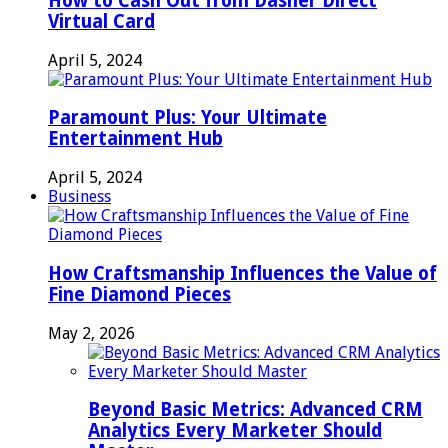
How to Cash Out from Dasher Direct
Virtual Card
April 5, 2024
Paramount Plus: Your Ultimate
Entertainment Hub
April 5, 2024
Business
How Craftsmanship Influences the Value of
Fine Diamond Pieces
May 2, 2026
Beyond Basic Metrics: Advanced CRM
Analytics Every Marketer Should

* * *

◆ EXERCISE AIM: Give the data again exactly, without pictures.

◆ REPLY:
How to Cash Out from Dasher Direct
Virtual Card
April 5, 2024
Paramount Plus: Your Ultimate
Entertainment Hub
April 5, 2024
Business
How Craftsmanship Influences the Value of
Fine Diamond Pieces
May 2, 2026
Beyond Basic Metrics: Advanced CRM
Analytics Every Marketer Should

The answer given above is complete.